How critical is the current salmon level?
The 2019 salmon stock assessment shows stock levels for the River Severn catchment, continue to be significantly below conservation limits. The number of returning adult salmon continues to decline despite the current protection measures in place.
Salmon stocks in the River Severn, River Usk and River Wye catchments which contribute to the River Severn net fishery and rod and line fisheries continue to be poor and are all assessed to be “probably at risk”.
This situation will not change within the near future. The provisional 2019 declared rod catches on the Rivers Severn, Usk and Wye are the worst on record despite good angling conditions and the removal of all nets operating in the Severn estuary.
The anticipated and then observed critical decline in salmon stocks had justified the need for implementation of the emergency salmon protection byelaw in 2019 and continues to justify the need to prevent harm to salmon stocks in 2020.
The Rivers Usk and Wye are both Special Areas of Conservation (SACs) and include salmon as a designated qualifying feature.
The Severn Estuary is also a designated European Marine Site which includes salmon as a qualifying interest feature of the RAMSAR and sub-feature of the SAC.
There is a need to develop and implement longer term management actions that seek to enable recovery of these stocks back into a favourable conservation status.
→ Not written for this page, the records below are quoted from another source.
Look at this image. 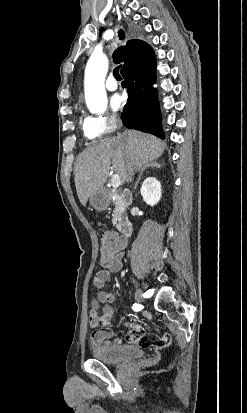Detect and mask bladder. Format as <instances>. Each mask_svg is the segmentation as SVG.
I'll list each match as a JSON object with an SVG mask.
<instances>
[{
  "label": "bladder",
  "mask_w": 247,
  "mask_h": 413,
  "mask_svg": "<svg viewBox=\"0 0 247 413\" xmlns=\"http://www.w3.org/2000/svg\"><path fill=\"white\" fill-rule=\"evenodd\" d=\"M144 351L138 346H123L114 341L106 344L101 349L94 350V358L107 363H124L132 359L143 357Z\"/></svg>",
  "instance_id": "bladder-1"
}]
</instances>
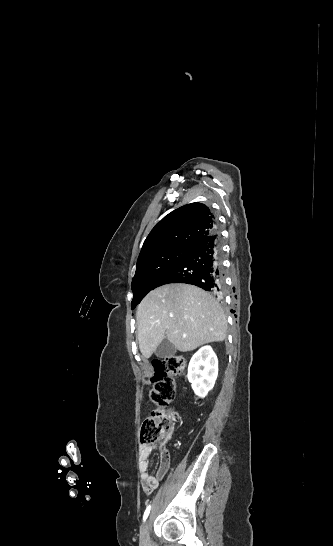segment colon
<instances>
[{
    "instance_id": "5ec220e1",
    "label": "colon",
    "mask_w": 333,
    "mask_h": 546,
    "mask_svg": "<svg viewBox=\"0 0 333 546\" xmlns=\"http://www.w3.org/2000/svg\"><path fill=\"white\" fill-rule=\"evenodd\" d=\"M185 367V359L177 355L154 361L150 393L154 407L141 430V440L145 444L156 443L170 436L176 419V414L170 410L175 396L174 377L182 374Z\"/></svg>"
}]
</instances>
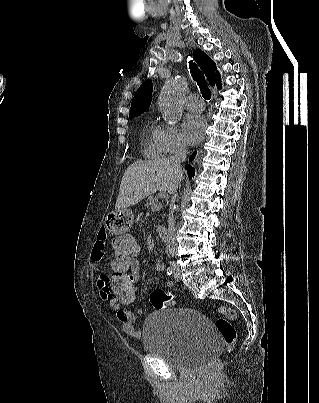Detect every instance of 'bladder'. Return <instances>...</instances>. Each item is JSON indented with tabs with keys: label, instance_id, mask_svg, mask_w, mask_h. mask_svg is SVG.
<instances>
[{
	"label": "bladder",
	"instance_id": "31cf9c89",
	"mask_svg": "<svg viewBox=\"0 0 319 403\" xmlns=\"http://www.w3.org/2000/svg\"><path fill=\"white\" fill-rule=\"evenodd\" d=\"M143 342L149 354L186 372L205 365L221 345L209 318L185 309L152 312L144 324Z\"/></svg>",
	"mask_w": 319,
	"mask_h": 403
}]
</instances>
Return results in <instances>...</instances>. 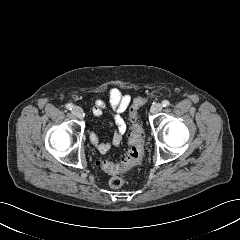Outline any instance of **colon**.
<instances>
[{"mask_svg": "<svg viewBox=\"0 0 240 240\" xmlns=\"http://www.w3.org/2000/svg\"><path fill=\"white\" fill-rule=\"evenodd\" d=\"M146 101L147 99L145 97H138L130 106L129 121L131 129L128 139V148L121 157L120 164H116L105 159L100 161L101 168L111 176L109 185L114 189H118L123 186L124 171L129 170L133 166L139 164L143 158L144 135L142 128L137 123V111L146 103Z\"/></svg>", "mask_w": 240, "mask_h": 240, "instance_id": "5ec220e1", "label": "colon"}]
</instances>
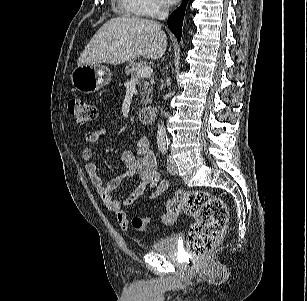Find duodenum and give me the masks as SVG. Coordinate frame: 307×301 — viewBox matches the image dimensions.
<instances>
[{
    "instance_id": "410a0bca",
    "label": "duodenum",
    "mask_w": 307,
    "mask_h": 301,
    "mask_svg": "<svg viewBox=\"0 0 307 301\" xmlns=\"http://www.w3.org/2000/svg\"><path fill=\"white\" fill-rule=\"evenodd\" d=\"M155 115V107H145L138 112V120L141 124L150 125L154 122Z\"/></svg>"
}]
</instances>
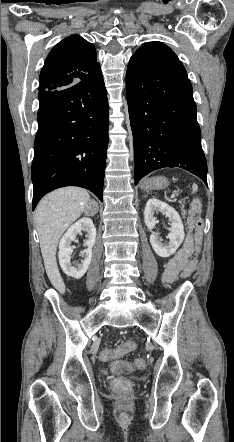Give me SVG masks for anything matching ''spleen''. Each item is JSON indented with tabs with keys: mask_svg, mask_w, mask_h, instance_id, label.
Returning a JSON list of instances; mask_svg holds the SVG:
<instances>
[{
	"mask_svg": "<svg viewBox=\"0 0 234 442\" xmlns=\"http://www.w3.org/2000/svg\"><path fill=\"white\" fill-rule=\"evenodd\" d=\"M196 191V189L195 188H193V192H195Z\"/></svg>",
	"mask_w": 234,
	"mask_h": 442,
	"instance_id": "3e777b00",
	"label": "spleen"
}]
</instances>
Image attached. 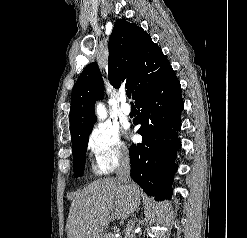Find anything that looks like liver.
Here are the masks:
<instances>
[{"instance_id":"liver-1","label":"liver","mask_w":247,"mask_h":238,"mask_svg":"<svg viewBox=\"0 0 247 238\" xmlns=\"http://www.w3.org/2000/svg\"><path fill=\"white\" fill-rule=\"evenodd\" d=\"M139 202L140 189L137 185L134 184L130 194L117 179L95 180L78 192L71 203L67 237L101 238L111 219H120V224H123Z\"/></svg>"}]
</instances>
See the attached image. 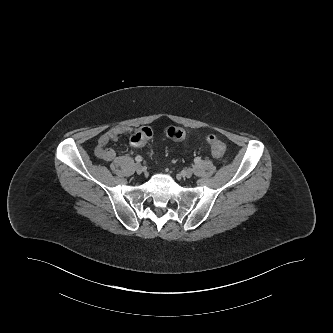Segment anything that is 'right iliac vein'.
Masks as SVG:
<instances>
[{
  "label": "right iliac vein",
  "mask_w": 333,
  "mask_h": 333,
  "mask_svg": "<svg viewBox=\"0 0 333 333\" xmlns=\"http://www.w3.org/2000/svg\"><path fill=\"white\" fill-rule=\"evenodd\" d=\"M135 169H136V172H137L138 174H141V173L143 172V167H142V165H141L140 163H137V164L135 165Z\"/></svg>",
  "instance_id": "63e3f726"
}]
</instances>
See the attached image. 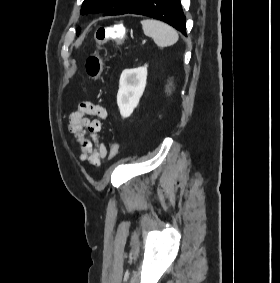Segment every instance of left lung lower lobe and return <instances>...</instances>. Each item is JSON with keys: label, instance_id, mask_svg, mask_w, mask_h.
<instances>
[{"label": "left lung lower lobe", "instance_id": "0a47b994", "mask_svg": "<svg viewBox=\"0 0 280 283\" xmlns=\"http://www.w3.org/2000/svg\"><path fill=\"white\" fill-rule=\"evenodd\" d=\"M128 13L162 20L186 35V18L180 0H143Z\"/></svg>", "mask_w": 280, "mask_h": 283}]
</instances>
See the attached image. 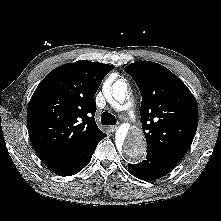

Why has the byelaw been extended?
The Environment Agency fisheries technical team have reported that they have spent the last 12 months reviewing and analysing the salmon stock assessment evidence to inform and consider the most appropriate longer term measures to protect the future of the Severn, Wye and Usk salmon stocks.
This includes consideration of extending and expanding the current restrictions to enable a better recovery.
Winter flooding and Covid-19 have prevented the agency from engaging with fishermen on proposals and options.
After considering the application for an extension of the emergency byelaw, the Under Secretary of State, Department for Environment, Food and Rural Affairs (Defra) has extended the emergency byelaw for six months – pursuant to paragraph 7 of Schedule 27 to the Water Resources Act 1991.
This will allow more time to consult and continue to protect the fishery from harm.
They have said that they “will continue to engage with fisherman and partners as soon as it is practical to do so”.
Why was this byelaw introduced in 2019?
The move to protect this salmon population came after figures on the stock levels for the Severn, Wye and Usk, which salmon from the Severn estuary migrate to, showed numbers were extremely low.
An updated salmon stock assessment for the River Severn indicated that the Severn salmon stock was in a far worse condition than had previously considered to be the case. The decline in numbers means that every fish returned safely could contribute to improving the spawning population in the autumn.
The Emergency Byelaw sought to decrease levels of exploitation and enhance adult survival with the following measures:
- Mandatory 100 per cent catch and release of all salmon caught by the river Severn rod and lave (hand held) net fisheries for the 2019 season.
- Closure of the River Severn salmon draft and putcher net fisheries for the 2019 netting season.
The Environment Agency reported that they did not take this decision lightly, they said: “We examined the evidence, considered options and discussed the situation with partners and fisheries representatives.
“We understand the impact this has on fishermen, but only by the use of immediate and robust action, with cooperation from others, can we prevent the collapse of salmon stocks in the Severn in the future.”